Comment Blandin fut perdu

De Jean-Philippe Jaworski. Folio, 2016. Nouvelles. Excellente lecture. [132 p.]

Première édition chez les Moutons électriques, 2009, in Récits du Vieux Royaume.

A46839_Comment_Blandin_fut_perdu.inddRésumé : « Pour avoir dessiné encore et encore, avec un talent ensorcelant, le visage de madone d’une jeune moniale aux yeux verts, le novice Blandin est chassé du monastère de Havreval. Le jeune enlumineur entame alors sur les routes du Vieux Royaume son apprentissage auprès d’Albinello, talentueux peintre sur fresque itinérant. Blandin dépassera-t-il son obsession amoureuse? Et l’élève surpassera-t-il le maître? « 

Ce court recueil comporte deux nouvelles : Montefellóne (45 p.), et Comment Blandin fut perdu.

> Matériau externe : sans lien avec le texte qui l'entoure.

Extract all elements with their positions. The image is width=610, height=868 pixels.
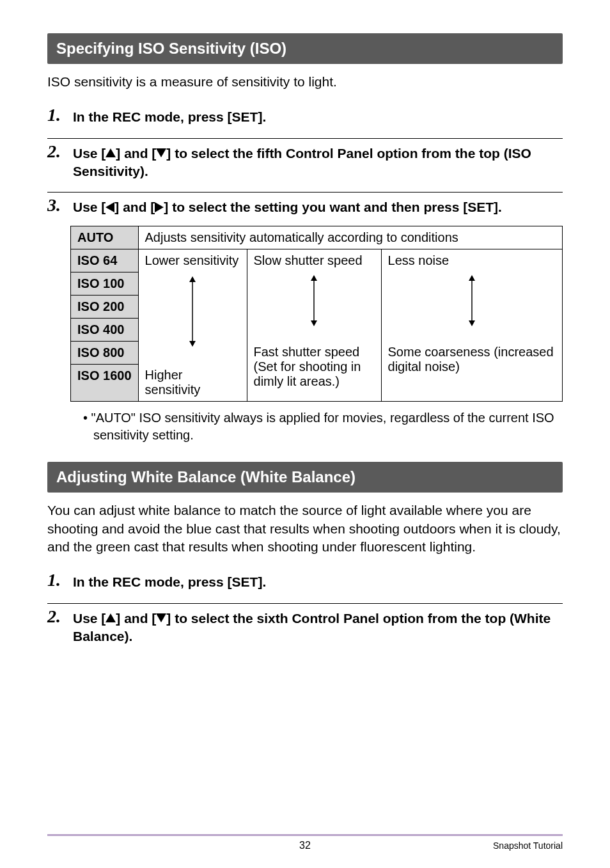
vertical-arrow-icon (467, 275, 476, 326)
step-1: 1. In the REC mode, press [SET]. (47, 567, 563, 597)
footer-label: Snapshot Tutorial (493, 840, 563, 851)
down-arrow-icon (156, 613, 166, 622)
table-row: ISO 64 Lower sensitivity Slow shutter sp… (71, 249, 563, 272)
label-top: Slow shutter speed (254, 253, 375, 268)
step-2: 2. Use [] and [] to select the fifth Con… (47, 138, 563, 187)
step-text: Use [] and [] to select the sixth Contro… (73, 608, 563, 646)
row-header: ISO 200 (71, 295, 139, 318)
step-1: 1. In the REC mode, press [SET]. (47, 102, 563, 132)
svg-marker-7 (469, 275, 475, 281)
vertical-arrow-icon (309, 275, 318, 326)
text-fragment: ] and [ (116, 611, 156, 626)
cell: Adjusts sensitivity automatically accord… (138, 226, 562, 249)
left-arrow-icon (106, 202, 114, 212)
text-fragment: Use [ (73, 146, 106, 161)
vertical-arrow-icon (188, 276, 197, 347)
table-row: AUTO Adjusts sensitivity automatically a… (71, 226, 563, 249)
step-text: In the REC mode, press [SET]. (73, 571, 266, 591)
section-heading-iso: Specifying ISO Sensitivity (ISO) (47, 33, 563, 64)
intro-text: You can adjust white balance to match th… (47, 501, 563, 556)
cell: Fast shutter speed (Set for shooting in … (247, 341, 381, 402)
step-number: 3. (47, 196, 66, 214)
up-arrow-icon (106, 613, 116, 622)
cell: Lower sensitivity (138, 249, 247, 364)
cell: Some coarseness (increased digital noise… (381, 341, 562, 402)
text-fragment: Use [ (73, 200, 106, 214)
label-top: Lower sensitivity (145, 253, 240, 268)
section-heading-wb: Adjusting White Balance (White Balance) (47, 462, 563, 493)
svg-marker-8 (469, 320, 475, 326)
step-3: 3. Use [] and [] to select the setting y… (47, 192, 563, 444)
row-header: ISO 400 (71, 318, 139, 341)
svg-marker-1 (189, 276, 196, 282)
row-header: ISO 100 (71, 272, 139, 295)
label-top: Less noise (388, 253, 556, 268)
svg-marker-2 (189, 341, 196, 347)
step-number: 2. (47, 143, 66, 161)
cell: Less noise (381, 249, 562, 341)
text-fragment: ] to select the setting you want and the… (164, 200, 502, 214)
intro-text: ISO sensitivity is a measure of sensitiv… (47, 73, 563, 91)
row-header: ISO 800 (71, 341, 139, 364)
note-item: "AUTO" ISO sensitivity always is applied… (83, 409, 556, 444)
cell: Higher sensitivity (138, 364, 247, 402)
up-arrow-icon (106, 148, 116, 157)
page-footer: 32 Snapshot Tutorial (47, 834, 563, 851)
step-number: 1. (47, 571, 66, 589)
text-fragment: Use [ (73, 611, 106, 626)
svg-marker-4 (311, 275, 317, 281)
row-header: ISO 64 (71, 249, 139, 272)
cell: Slow shutter speed (247, 249, 381, 341)
page-number: 32 (299, 840, 311, 851)
note-list: "AUTO" ISO sensitivity always is applied… (83, 409, 556, 444)
step-text: Use [] and [] to select the setting you … (73, 196, 502, 216)
row-header: AUTO (71, 226, 139, 249)
iso-table: AUTO Adjusts sensitivity automatically a… (70, 226, 563, 402)
step-2: 2. Use [] and [] to select the sixth Con… (47, 603, 563, 652)
step-number: 1. (47, 106, 66, 124)
step-text: Use [] and [] to select the fifth Contro… (73, 143, 563, 181)
text-fragment: ] and [ (114, 200, 155, 214)
right-arrow-icon (155, 202, 164, 212)
step-text: In the REC mode, press [SET]. (73, 106, 266, 126)
svg-marker-5 (311, 320, 317, 326)
step-number: 2. (47, 608, 66, 626)
text-fragment: ] and [ (116, 146, 156, 161)
row-header: ISO 1600 (71, 364, 139, 402)
down-arrow-icon (156, 148, 166, 157)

Montefellóne est typique de Jaworski, sur le thème de la guerre et des batailles qui lui est apparemment à la fois cher et confortable. Comme déjà dans Janua Vera, même si ce n’est pas forcément ma tasse de thé a priori, je ne peux pas m’empêcher d’adhérer très vite au texte à défaut de m’intéresser énormément à l’action, qui elle est assez limitée, forcément au vu du format. En effet, et je ne vois pas comment passer à côté de ce commentaire dès lors que je lis du Jaworski, la plume est tellement ciselée, les mots si soigneusement choisis parmi un étonnamment vaste vocabulaire, que je me retrouve très vite enchantée par le style, happée dans le rythme des mots et enchaînements de phrases. Quand j’écris ne pas m’être intéressée plus que cela à l’action, ce n’est pas pour autant que je me suis ennuyée – les personnages sont charismatiques, la tension palpable, et la nouvelle d’excellente qualité dans l’ensemble. Simplement le texte s’est déjà un peu effacé dans mon esprit, contrairement à d’autres, parce que les thèmes abordés me parlaient moins.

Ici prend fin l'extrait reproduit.